La intuición de la locura, incendios misteriosos que coinciden con cada viaje en tren del protagonista, suicidios y un paseo delirante hacia el Hospital psiquiátrico que acaba en la morgue municipal van dando las puntadas a la trama atormentada del cuento. Vida y obra se entrecruzan, se funden en la etapa final del autor. El 24 de julio de 1926 Ryunosuke Akutagawa se suicida tomando una fuerte dosis de veronal. Quedarán flotando en el entorno, las palabras que el escritor en su agonía esboza como escueta explicación de su proceder: «una vaga inquietud». Acaso sirvieran como síntesis también de todo un clima de época que desembocará en la trágica participación de Japón en la Segunda Guerra Mundial.

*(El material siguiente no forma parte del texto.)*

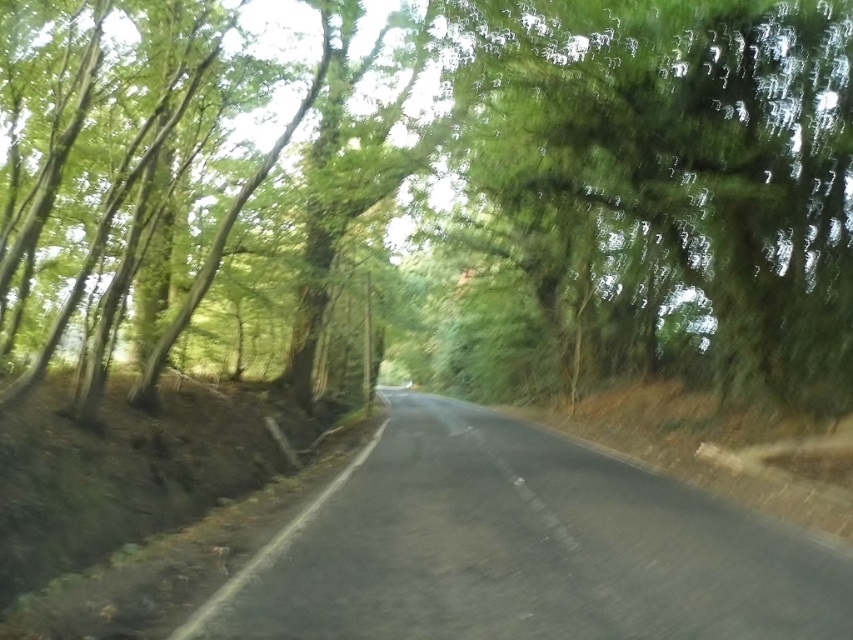 You are driving a car that is 2 meters wide. You come across a narrow section of the road. Can you safely pass through the narrow section if the green leafy tree at upper center is wider than the black asphalt road at center?

The green leafy tree at upper center is wider than the black asphalt road at center, so the road might be too narrow for the car to pass safely. The car is 2 meters wide, and if the road is narrower than that, it would be risky. However, the description only states the tree is wider than the road, not the road width itself. Without knowing the exact width of the road, it is uncertain if the car can pass safely.

You are a hiker walking along the curving road in the forest. You notice two green leafy trees ahead. One is labeled as the green leafy tree at center and the other as the green leafy tree at upper center. Which tree would appear closer to you as you walk along the road?

The green leafy tree at center is much taller than the green leafy tree at upper center. Since taller objects can appear closer even if they are further away, the green leafy tree at center would likely appear closer to you as you walk along the road.

You are a hiker standing at the start of the black asphalt road at center and want to reach a cabin located beyond the green leafy tree at center. Considering the height difference between them, which object might block your direct line of sight to the cabin?

The green leafy tree at center has a greater height compared to the black asphalt road at center, so it might block your direct line of sight to the cabin. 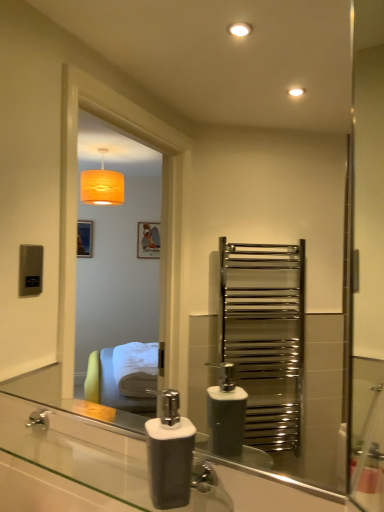 Question: From their relative heights in the image, would you say white matte soap dispenser at lower center is taller or shorter than translucent glass soap dispenser at lower center?

Choices:
 (A) tall
 (B) short

Answer: (A)

Question: Relative to translucent glass soap dispenser at lower center, is white matte soap dispenser at lower center in front or behind?

Choices:
 (A) behind
 (B) front

Answer: (A)

Question: From the image's perspective, is white matte soap dispenser at lower center positioned above or below translucent glass soap dispenser at lower center?

Choices:
 (A) below
 (B) above

Answer: (B)

Question: Is translucent glass soap dispenser at lower center spatially inside white matte soap dispenser at lower center, or outside of it?

Choices:
 (A) outside
 (B) inside

Answer: (A)

Question: Based on their sizes in the image, would you say translucent glass soap dispenser at lower center is bigger or smaller than white matte soap dispenser at lower center?

Choices:
 (A) big
 (B) small

Answer: (A)

Question: From a real-world perspective, is translucent glass soap dispenser at lower center positioned above or below white matte soap dispenser at lower center?

Choices:
 (A) above
 (B) below

Answer: (B)

Question: In the image, is translucent glass soap dispenser at lower center on the left side or the right side of white matte soap dispenser at lower center?

Choices:
 (A) left
 (B) right

Answer: (A) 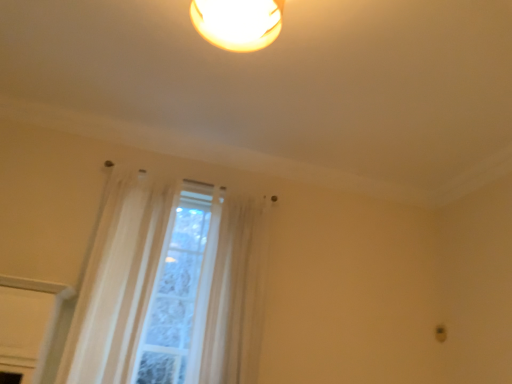 Question: Which direction should I rotate to face white sheer curtain at center, positioned as the 2th curtain in right-to-left order, — up or down?

Choices:
 (A) up
 (B) down

Answer: (B)

Question: Does white sheer curtain at center, the first curtain when ordered from left to right, have a lesser height compared to sheer white curtain at center, the 1th curtain positioned from the right?

Choices:
 (A) yes
 (B) no

Answer: (B)

Question: Is white sheer curtain at center, positioned as the 2th curtain in right-to-left order, further to camera compared to sheer white curtain at center, the 1th curtain positioned from the right?

Choices:
 (A) yes
 (B) no

Answer: (B)

Question: Considering the relative sizes of white sheer curtain at center, the first curtain when ordered from left to right, and sheer white curtain at center, which appears as the second curtain when viewed from the left, in the image provided, is white sheer curtain at center, the first curtain when ordered from left to right, smaller than sheer white curtain at center, which appears as the second curtain when viewed from the left,?

Choices:
 (A) yes
 (B) no

Answer: (A)

Question: Does white sheer curtain at center, positioned as the 2th curtain in right-to-left order, appear on the left side of sheer white curtain at center, which appears as the second curtain when viewed from the left?

Choices:
 (A) no
 (B) yes

Answer: (B)

Question: From the image's perspective, is white sheer curtain at center, the first curtain when ordered from left to right, below sheer white curtain at center, the 1th curtain positioned from the right?

Choices:
 (A) yes
 (B) no

Answer: (B)

Question: Is white sheer curtain at center, positioned as the 2th curtain in right-to-left order, taller than sheer white curtain at center, the 1th curtain positioned from the right?

Choices:
 (A) no
 (B) yes

Answer: (B)

Question: Could you tell me if sheer white curtain at center, which appears as the second curtain when viewed from the left, is facing white sheer curtain at center, positioned as the 2th curtain in right-to-left order?

Choices:
 (A) yes
 (B) no

Answer: (B)

Question: From the image's perspective, would you say sheer white curtain at center, the 1th curtain positioned from the right, is positioned over white sheer curtain at center, positioned as the 2th curtain in right-to-left order?

Choices:
 (A) no
 (B) yes

Answer: (A)

Question: From a real-world perspective, is sheer white curtain at center, which appears as the second curtain when viewed from the left, on top of white sheer curtain at center, positioned as the 2th curtain in right-to-left order?

Choices:
 (A) no
 (B) yes

Answer: (B)

Question: Is sheer white curtain at center, which appears as the second curtain when viewed from the left, facing away from white sheer curtain at center, positioned as the 2th curtain in right-to-left order?

Choices:
 (A) no
 (B) yes

Answer: (A)

Question: Considering the relative positions of sheer white curtain at center, the 1th curtain positioned from the right, and white sheer curtain at center, positioned as the 2th curtain in right-to-left order, in the image provided, is sheer white curtain at center, the 1th curtain positioned from the right, to the right of white sheer curtain at center, positioned as the 2th curtain in right-to-left order, from the viewer's perspective?

Choices:
 (A) yes
 (B) no

Answer: (A)

Question: Is sheer white curtain at center, which appears as the second curtain when viewed from the left, further to camera compared to white sheer curtain at center, the first curtain when ordered from left to right?

Choices:
 (A) yes
 (B) no

Answer: (A)

Question: From their relative heights in the image, would you say white sheer curtain at center, the first curtain when ordered from left to right, is taller or shorter than sheer white curtain at center, which appears as the second curtain when viewed from the left?

Choices:
 (A) short
 (B) tall

Answer: (B)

Fragmento de «Los engranajes»
«Me quedé en la calle, esperando un taxi. Estuve un rato allí. Sin embargo, usualmente había un taxi amarillo en los alrededores. (Esos taxis amarillos, por alguna razón, siempre me involucraban en algún accidente.) Al cabo de cierto tiempo, no obstante, apareció un taxi verde, de la buena suerte, y decidí que de todos modos iría al hospital mental próximo al cementerio de Aoyama.

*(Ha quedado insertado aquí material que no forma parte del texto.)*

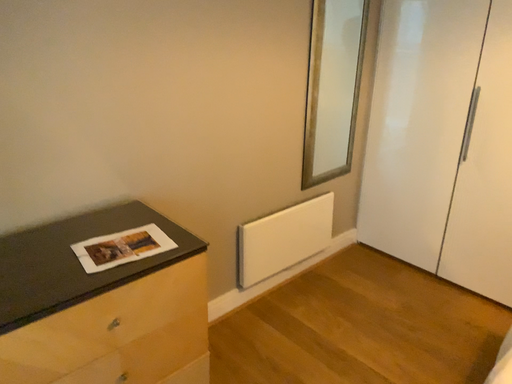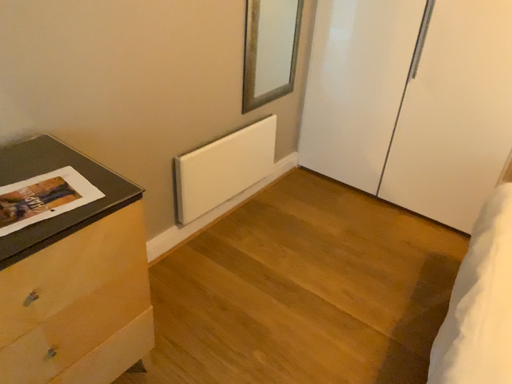 Question: How did the camera likely rotate when shooting the video?

Choices:
 (A) rotated downward
 (B) rotated upward

Answer: (A) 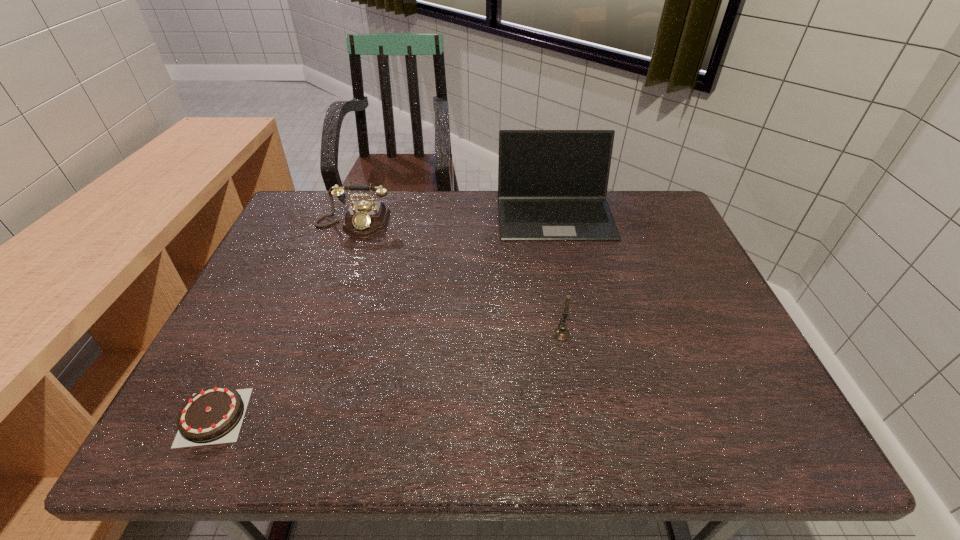 At what (x,y) coordinates should I click in order to perform the action: click on telephone present at the far edge. Please return your answer as a coordinate pair (x, y). Looking at the image, I should click on (364, 219).

Image resolution: width=960 pixels, height=540 pixels. What are the coordinates of `object that is at the near edge` in the screenshot? It's located at (214, 415).

Identify the location of telephone located in the left edge section of the desktop. (364, 219).

Where is `chocolate cake that is at the left edge`? The width and height of the screenshot is (960, 540). chocolate cake that is at the left edge is located at coordinates (214, 415).

What are the coordinates of `object at the far left corner` in the screenshot? It's located at (364, 219).

Where is `object that is positioned at the near left corner`? This screenshot has height=540, width=960. object that is positioned at the near left corner is located at coordinates (214, 415).

What are the coordinates of `vacant space at the far edge` in the screenshot? It's located at (477, 225).

Image resolution: width=960 pixels, height=540 pixels. In order to click on vacant area at the near edge of the desktop in this screenshot , I will do `click(335, 428)`.

Identify the location of blank space at the left edge of the desktop. This screenshot has height=540, width=960. (264, 299).

In order to click on free spot at the right edge of the desktop in this screenshot , I will do `click(733, 363)`. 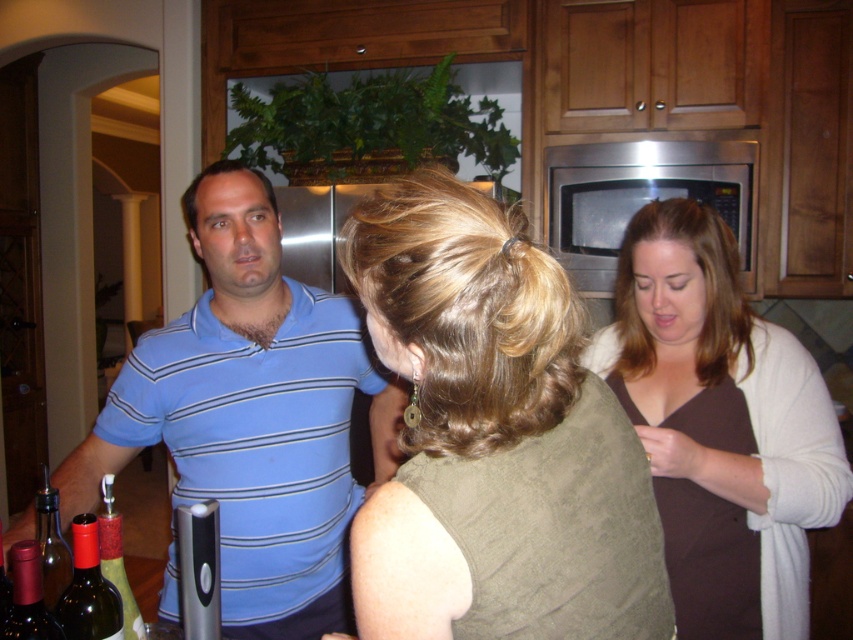 You are a bartender preparing drinks for a party. You need to place a matte red wine bottle at lower left on a shelf that is 30 inches wide. Can you fit it there?

The shelf is 30 inches wide, but the distance between the matte red wine bottle at lower left and the other objects is 35.64 inches, so it won not fit.

You are organizing a kitchen space and need to access the stainless steel microwave at upper center. There is a brown matte sweater at upper right in the way. Can you move the sweater to access the microwave?

The brown matte sweater at upper right is in front of the stainless steel microwave at upper center, so you can move the sweater to access the microwave.

In the kitchen scene, you notice the blue striped polo shirt at left and the matte red wine bottle at lower left. Which object takes up more space in the image?

The blue striped polo shirt at left takes up more space in the image as it has a larger size compared to the matte red wine bottle at lower left. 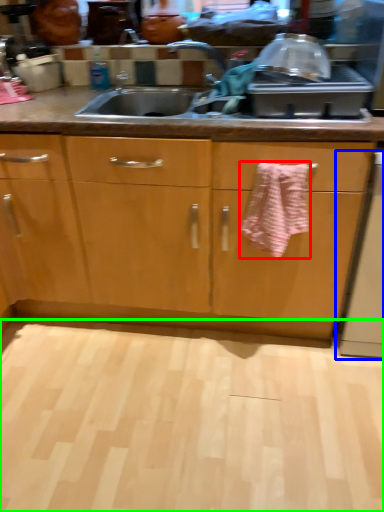 Question: Which is nearer to the bath towel (highlighted by a red box)? dish washer (highlighted by a blue box) or plain (highlighted by a green box).

Choices:
 (A) dish washer
 (B) plain

Answer: (A)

«Tormento…Tántalo…Tártaro…infierno…»
Tántalo yo mismo, de hecho, mirando la fruta a través del vidrio de la puerta. Maldiciendo para mis adentros el Infierno de Dante, observé la espalda del chofer. Y me invadió el sentimiento de que todo es una mentira. La política, el comercio, el arte, la ciencia… todo, ante lo cual yo no era más nada más que el mero camuflaje de una horrible existencia. Empecé a sentirme ahogado y abrí una ventanilla. Pero la sensación no desaparecía.
Finamente el taxi verde llegó a Jingu Mae. Allí había un callejón que conducía al hospital psiquiátrico. Pero justo ese día, por algún motivo, no pude encontrarlo. Después de pedirle al taxista que diera un par de vueltas a la manzana para localizarlo, y que volviera siguiendo las vías del tranvía, abandoné y decidí bajarme del auto.

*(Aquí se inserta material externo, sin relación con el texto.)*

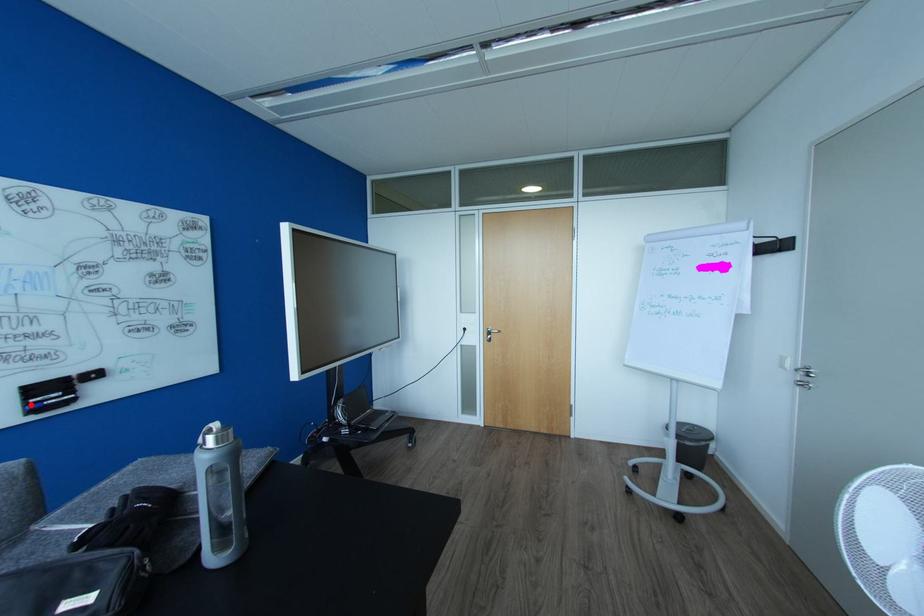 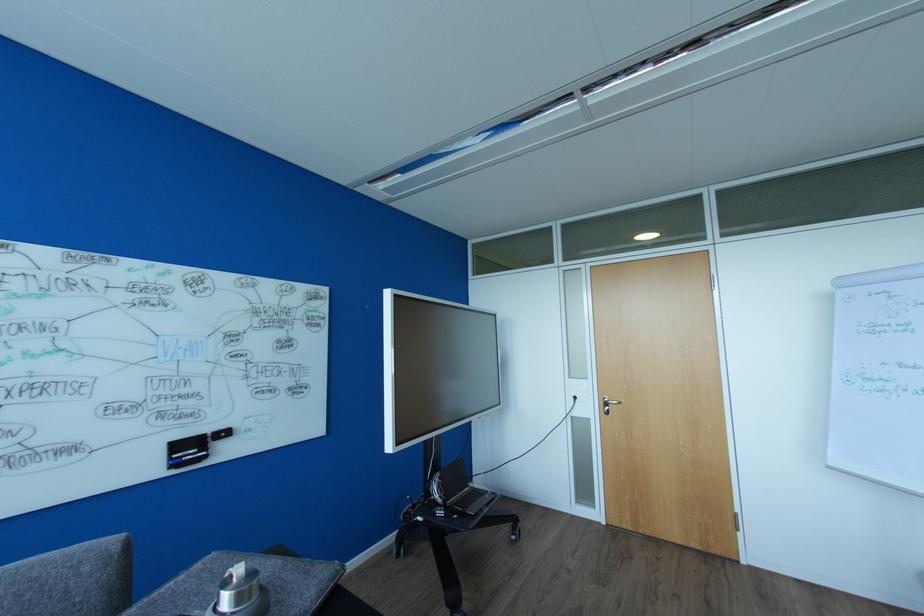 Locate, in the second image, the point that corresponds to the highlighted location in the first image.

(175, 460) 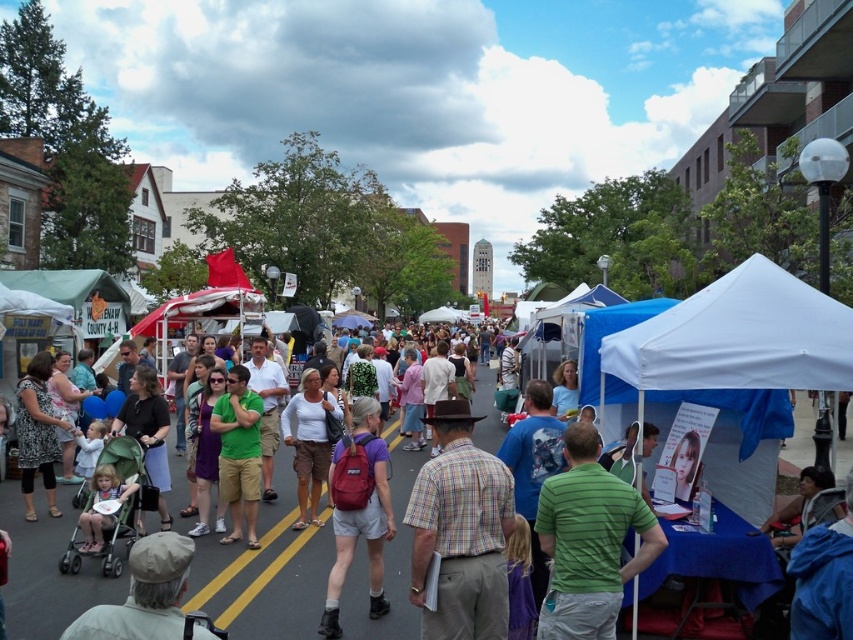 Question: Is plaid cotton shirt at center wider than green striped shirt at center?

Choices:
 (A) no
 (B) yes

Answer: (A)

Question: Which point is farther to the camera?

Choices:
 (A) (679, 557)
 (B) (242, 456)
 (C) (57, 419)

Answer: (C)

Question: Which of the following is the farthest from the observer?

Choices:
 (A) plaid cotton shirt at center
 (B) green cotton shirt at center
 (C) green striped shirt at center

Answer: (B)

Question: Which point appears farthest from the camera in this image?

Choices:
 (A) (573, 634)
 (B) (444, 528)
 (C) (311, 504)
 (D) (227, 467)

Answer: (C)

Question: From the image, what is the correct spatial relationship of matte red backpack at center in relation to green cotton shirt at center?

Choices:
 (A) above
 (B) below

Answer: (B)

Question: Does matte red backpack at center lie behind matte white shirt at center?

Choices:
 (A) no
 (B) yes

Answer: (A)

Por fín encontré el camino y me encontré saltando de derecha a izquierda en un camino lleno de charcos de fango. Entonces, sin advertirlo, debí de haber girado erróneamente, porque me encontré en la sala funeraria de Aoyama. Era un edificio en el que no había entrado desde el funeral de Natsume sensei, unos diez años atrás. Diez años atrás yo no era muy feliz. Pero al menos estaba en paz. Advertí la grava decorativa más allá de la entrada y, recordando el árbol de basho del refugio de Soseki, no pude evitar sentir que mi vida había terminado».